**What is required**.
Pick out every line in the data below that holds "Massachusetts".

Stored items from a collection
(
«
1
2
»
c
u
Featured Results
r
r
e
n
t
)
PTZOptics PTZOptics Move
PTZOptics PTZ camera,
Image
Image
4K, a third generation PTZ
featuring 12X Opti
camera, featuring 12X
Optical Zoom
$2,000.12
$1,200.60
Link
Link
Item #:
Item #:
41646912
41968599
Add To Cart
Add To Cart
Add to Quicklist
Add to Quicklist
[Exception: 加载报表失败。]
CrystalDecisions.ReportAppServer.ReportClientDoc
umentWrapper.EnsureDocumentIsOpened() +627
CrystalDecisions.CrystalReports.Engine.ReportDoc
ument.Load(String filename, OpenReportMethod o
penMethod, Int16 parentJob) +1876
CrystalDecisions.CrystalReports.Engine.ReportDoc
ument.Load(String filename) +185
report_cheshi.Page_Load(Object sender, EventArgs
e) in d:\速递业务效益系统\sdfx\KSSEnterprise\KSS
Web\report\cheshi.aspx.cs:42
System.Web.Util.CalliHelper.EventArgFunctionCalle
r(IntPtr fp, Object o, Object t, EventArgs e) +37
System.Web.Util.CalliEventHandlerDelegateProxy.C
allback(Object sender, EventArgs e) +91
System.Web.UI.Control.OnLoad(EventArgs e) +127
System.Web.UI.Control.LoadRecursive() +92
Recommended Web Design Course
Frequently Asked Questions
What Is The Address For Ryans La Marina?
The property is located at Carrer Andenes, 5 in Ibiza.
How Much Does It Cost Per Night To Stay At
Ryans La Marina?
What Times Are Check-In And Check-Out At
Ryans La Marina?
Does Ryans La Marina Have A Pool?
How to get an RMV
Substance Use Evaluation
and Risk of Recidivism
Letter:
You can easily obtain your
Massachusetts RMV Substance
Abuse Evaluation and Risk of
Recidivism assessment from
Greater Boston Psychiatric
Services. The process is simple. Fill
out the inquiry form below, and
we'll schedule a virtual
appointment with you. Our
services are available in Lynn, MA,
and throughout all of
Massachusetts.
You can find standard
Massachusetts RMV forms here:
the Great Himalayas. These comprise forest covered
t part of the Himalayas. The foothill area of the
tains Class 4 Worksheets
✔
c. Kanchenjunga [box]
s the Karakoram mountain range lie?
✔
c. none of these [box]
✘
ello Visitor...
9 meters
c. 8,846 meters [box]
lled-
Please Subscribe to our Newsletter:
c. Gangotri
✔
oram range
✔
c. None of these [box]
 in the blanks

**Exercise answer**.
Massachusetts RMV Substance
Massachusetts.
Massachusetts RMV forms here:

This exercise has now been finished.